• TASK STATEMENT
With the pictures omitted, write out the entries that follow exactly as they stand.

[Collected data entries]
=== Section Start ===

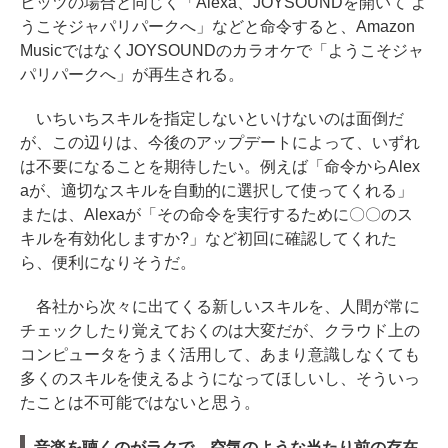
ヒッツの場合と同じく「Alexa、JOYSOUNDを開いて よ
うこそジャパリパークへ」などと命令すると、Amazon
MusicではなくJOYSOUNDのカラオケで「ようこそジャ
パリパークへ」が再生される。
いちいちスキルを指定しないといけないのは面倒だ
が、この辺りは、今後のアップデートによって、いずれ
は不要になることを期待したい。例えば「命令からAlex
aが、適切なスキルを自動的に選択して使ってくれる」
または、Alexaが「その命令を実行するために〇〇のス
キルを有効化しますか?」など初回に確認してくれた
ら、便利になりそうだ。
各社から次々に出てくる新しいスキルを、人間が常に
チェックしたり覚えておくのは大変だが、クラウド上の
コンピュータをうまく活用して、あまり意識しなくても
多くのスキルを使えるようになってほしいし、そういっ
たことは不可能ではないと思う。
音楽を聴くのがラクで、空気のような当たり前の存在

=== Section End ===

• RESULT
ヒッツの場合と同じく「Alexa、JOYSOUNDを開いて よ
うこそジャパリパークへ」などと命令すると、Amazon
MusicではなくJOYSOUNDのカラオケで「ようこそジャ
パリパークへ」が再生される。
いちいちスキルを指定しないといけないのは面倒だ
が、この辺りは、今後のアップデートによって、いずれ
は不要になることを期待したい。例えば「命令からAlex
aが、適切なスキルを自動的に選択して使ってくれる」
または、Alexaが「その命令を実行するために〇〇のス
キルを有効化しますか?」など初回に確認してくれた
ら、便利になりそうだ。
各社から次々に出てくる新しいスキルを、人間が常に
チェックしたり覚えておくのは大変だが、クラウド上の
コンピュータをうまく活用して、あまり意識しなくても
多くのスキルを使えるようになってほしいし、そういっ
たことは不可能ではないと思う。
音楽を聴くのがラクで、空気のような当たり前の存在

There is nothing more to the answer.